Arrange stuffed leaves in a lightly oiled baking dish. When the dish is full, add 1 inch of water, broth, or tomato sauce and cover with a lid or foil. Baked for 1 ½ hours. Let cool 10 minutes before serving. Garnish with chopped parsley and a dollop of soy or regular sour cream.

Reconstruction for Granules, Bits or Flakes.

1 cup textured soy protein granules, bits, or flakes
1 cup water

Bring water to a boil and stir in the protein granules. Remove from heat, cover and let sit 10 minutes.

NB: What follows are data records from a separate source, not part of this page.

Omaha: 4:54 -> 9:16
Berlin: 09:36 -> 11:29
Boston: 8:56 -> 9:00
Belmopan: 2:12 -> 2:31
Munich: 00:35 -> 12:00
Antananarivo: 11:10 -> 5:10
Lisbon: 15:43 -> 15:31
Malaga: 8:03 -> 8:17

You can find protein granules in specialty food stores such as Whole Foods in the bulk food section.

Tuesday, April 20, 2010



Muffaletto is a condiment and can be used many ways. Try it in a wrap with Hummus and arugula, serve as an appetizer with Pita Chips or Toasted baguette rounds, or thin it with a bit of wine and some chopped tomatoes and use it as a pasta sauce.

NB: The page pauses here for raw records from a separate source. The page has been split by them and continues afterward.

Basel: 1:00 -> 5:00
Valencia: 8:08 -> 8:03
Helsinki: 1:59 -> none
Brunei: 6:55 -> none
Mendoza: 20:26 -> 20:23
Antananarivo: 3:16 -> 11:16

1 cup black and green olives, pitted
1 cup roasted red pepper
2 garlic cloves, peeled
¼ cup, chopped fresh parsley
1 tablespoon red wine vinegar
Freshly ground black pepper
Extra virgin olive oil

Combine olives, roasted pepper, garlic, parsley and vinegar in food processor and pulse to chop ingredients. Be sure not to over process, you want it chunky. Season to taste with salt and pepper and drizzle with olive oil. Cover and refrigerate 3 hours. Before serving, stir and bring to room temperature.

Makes 1 ¼ cups

Fingerling Potatoes and Green Beans with Lemon Dill Dressing

Fingerling Potatoes and Green Beans with Lemon Dill Dressing

This is a great potato salad to add to any summer meal.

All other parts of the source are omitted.